What is expected - The records below must be output exactly, with no images carried over.

The input -

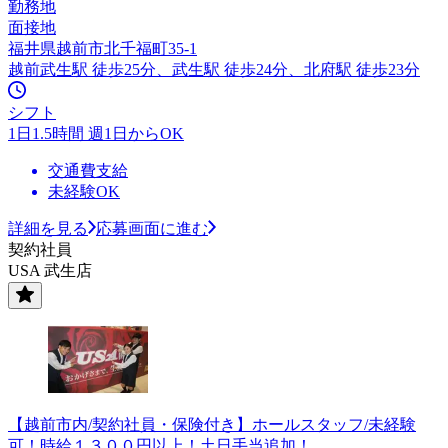
勤務地
面接地
福井県越前市北千福町35-1
越前武生駅 徒歩25分、武生駅 徒歩24分、北府駅 徒歩23分
シフト
1日1.5時間 週1日からOK
交通費支給
未経験OK
詳細を見る
応募画面に進む
契約社員
USA 武生店
【越前市内/契約社員・保険付き】ホールスタッフ/未経験
可！時給１３００円以上！土日手当追加！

Response to this exercise -
勤務地
面接地
福井県越前市北千福町35-1
越前武生駅 徒歩25分、武生駅 徒歩24分、北府駅 徒歩23分
シフト
1日1.5時間 週1日からOK
交通費支給
未経験OK
詳細を見る
応募画面に進む
契約社員
USA 武生店
【越前市内/契約社員・保険付き】ホールスタッフ/未経験
可！時給１３００円以上！土日手当追加！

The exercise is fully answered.